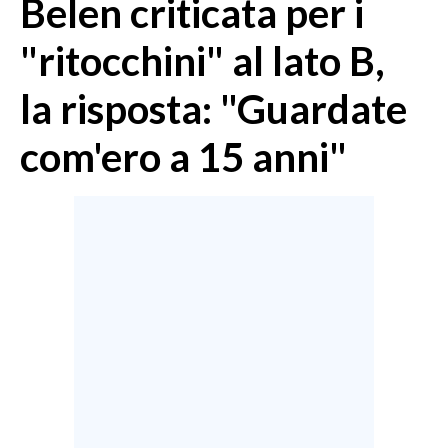
Belen criticata per i
MEDIO CAMPIDANO
ORISTANO E PROVINCIA
"ritocchini" al lato B,
SASSARI E PROVINCIA
la risposta: "Guardate
GALLURA
NUORO E PROVINCIA
com'ero a 15 anni"
OGLIASTRA
AGENDA
CRONACA
ITALIA
MONDO
POLITICA
ECONOMIA
SERVIZI ALLE IMPRESE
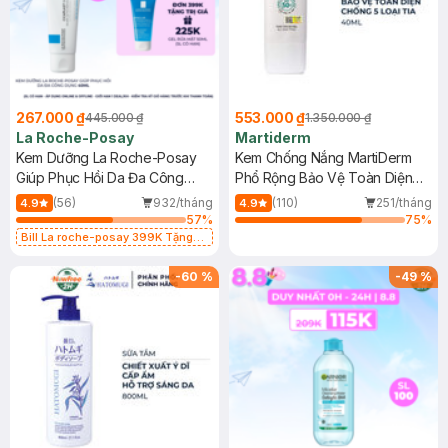
267.000 ₫
553.000 ₫
445.000 ₫
1.350.000 ₫
La Roche-Posay
Martiderm
Kem Dưỡng La Roche-Posay
Kem Chống Nắng MartiDerm
Giúp Phục Hồi Da Đa Công
Phổ Rộng Bảo Vệ Toàn Diện
Dụng 40ml
40ml
(56)
932/tháng
(110)
251/tháng
4.9
4.9
57
%
75
%
Bill La roche-posay 399K Tặng
Gel rửa mặt da dầu nhạy cảm 50ml
(SL có hạn)
-
60
%
-
49
%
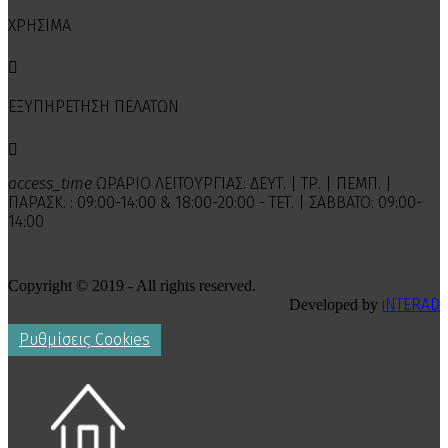
ΧΡΗΣΙΜΑ

ΕΞΥΠΗΡΕΤΗΣΗ ΠΕΛΑΤΩΝ

access_time
ΩΡΑΡΙΟ ΛΕΙΤΟΥΡΓΙΑΣ: ΔΕΥΤ. | ΤΡ. | ΠΕΜΠ. |
ΠΑΡΑΣΚ. : 09:00-14:00 & 18:00-20:00 - ΤΕΤ. | ΣΑΒΒΑΤΟ: 09:00-
14:00
Copyright © 2019 - All rights reserved.
iNTERAD
Developed by
Ρυθμίσεις Cookies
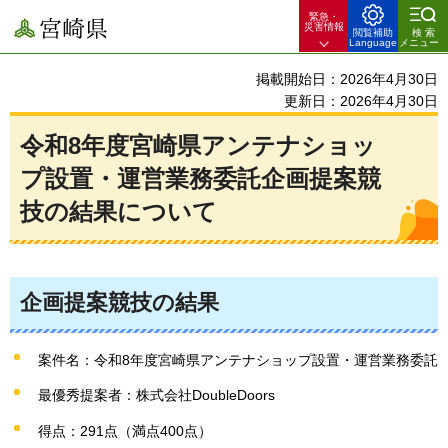
緊急・
宮崎県
災害情報
閲覧補助
検索
Language
メニュー
掲載開始日：2026年4月30日
更新日：2026年4月30日
令和8年度宮崎県アンテナショッ
プ設置・運営業務委託企画提案競
技の結果について
企画提案競技の結果
案件名：令和8年度宮崎県アンテナショップ設置・運営業務委託
最優秀提案者：株式会社DoubleDoors
得点：291点（満点400点）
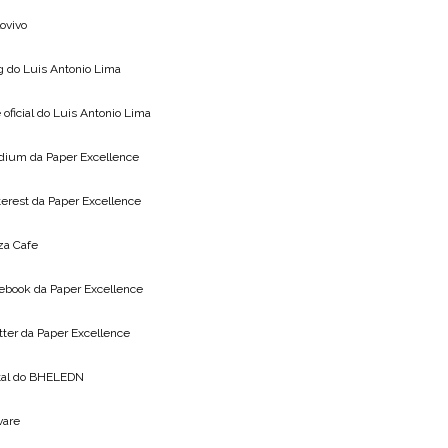
lovivo
g do
Luis Antonio Lima
 oficial do
Luis Antonio Lima
dium da
Paper Excellence
terest da
Paper Excellence
za Cafe
ebook da
Paper Excellence
tter da
Paper Excellence
tal do
BHELEDN
vare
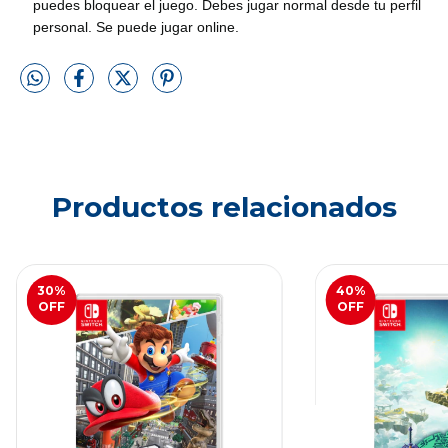
puedes bloquear el juego. Debes jugar normal desde tu perfil
personal. Se puede jugar online.
Productos relacionados
30
%
40
%
OFF
OFF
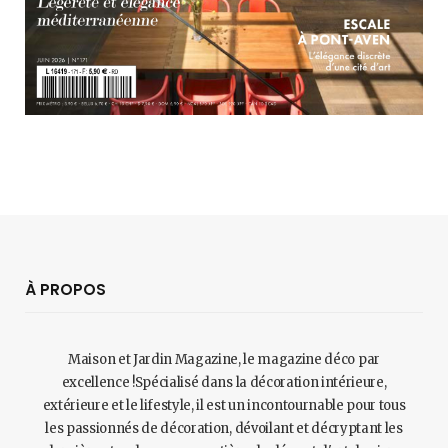
À PROPOS
Maison et Jardin Magazine, le magazine déco par
excellence !Spécialisé dans la décoration intérieure,
extérieure et le lifestyle, il est un incontournable pour tous
les passionnés de décoration, dévoilant et décryptant les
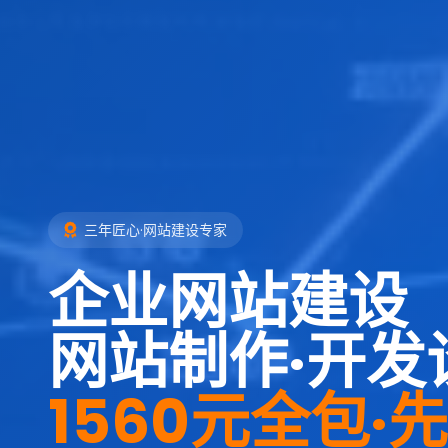
三年匠心·网站建设专家
企业网站建设
网站制作·开发
1560元全包·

■ **Task prompt**:
A word-for-word copy of the records is needed, with no pictures carried over.

■ **Solution for this exercise**:
Belen criticata per i
MEDIO CAMPIDANO
ORISTANO E PROVINCIA
"ritocchini" al lato B,
SASSARI E PROVINCIA
la risposta: "Guardate
GALLURA
NUORO E PROVINCIA
com'ero a 15 anni"
OGLIASTRA
AGENDA
CRONACA
ITALIA
MONDO
POLITICA
ECONOMIA
SERVIZI ALLE IMPRESE
267.000 ₫
553.000 ₫
445.000 ₫
1.350.000 ₫
La Roche-Posay
Martiderm
Kem Dưỡng La Roche-Posay
Kem Chống Nắng MartiDerm
Giúp Phục Hồi Da Đa Công
Phổ Rộng Bảo Vệ Toàn Diện
Dụng 40ml
40ml
(56)
932/tháng
(110)
251/tháng
4.9
4.9
57
%
75
%
Bill La roche-posay 399K Tặng
Gel rửa mặt da dầu nhạy cảm 50ml
(SL có hạn)
-
60
%
-
49
%
ΧΡΗΣΙΜΑ

ΕΞΥΠΗΡΕΤΗΣΗ ΠΕΛΑΤΩΝ

access_time
ΩΡΑΡΙΟ ΛΕΙΤΟΥΡΓΙΑΣ: ΔΕΥΤ. | ΤΡ. | ΠΕΜΠ. |
ΠΑΡΑΣΚ. : 09:00-14:00 & 18:00-20:00 - ΤΕΤ. | ΣΑΒΒΑΤΟ: 09:00-
14:00
Copyright © 2019 - All rights reserved.
iNTERAD
Developed by
Ρυθμίσεις Cookies
緊急・
宮崎県
災害情報
閲覧補助
検索
Language
メニュー
掲載開始日：2026年4月30日
更新日：2026年4月30日
令和8年度宮崎県アンテナショッ
プ設置・運営業務委託企画提案競
技の結果について
企画提案競技の結果
案件名：令和8年度宮崎県アンテナショップ設置・運営業務委託
最優秀提案者：株式会社DoubleDoors
得点：291点（満点400点）
lovivo
g do
Luis Antonio Lima
 oficial do
Luis Antonio Lima
dium da
Paper Excellence
terest da
Paper Excellence
za Cafe
ebook da
Paper Excellence
tter da
Paper Excellence
tal do
BHELEDN
vare
puedes bloquear el juego. Debes jugar normal desde tu perfil
personal. Se puede jugar online.
Productos relacionados
30
%
40
%
OFF
OFF
À PROPOS
Maison et Jardin Magazine, le magazine déco par
excellence !Spécialisé dans la décoration intérieure,
extérieure et le lifestyle, il est un incontournable pour tous
les passionnés de décoration, dévoilant et décryptant les
三年匠心·网站建设专家
企业网站建设
网站制作·开发
1560元全包·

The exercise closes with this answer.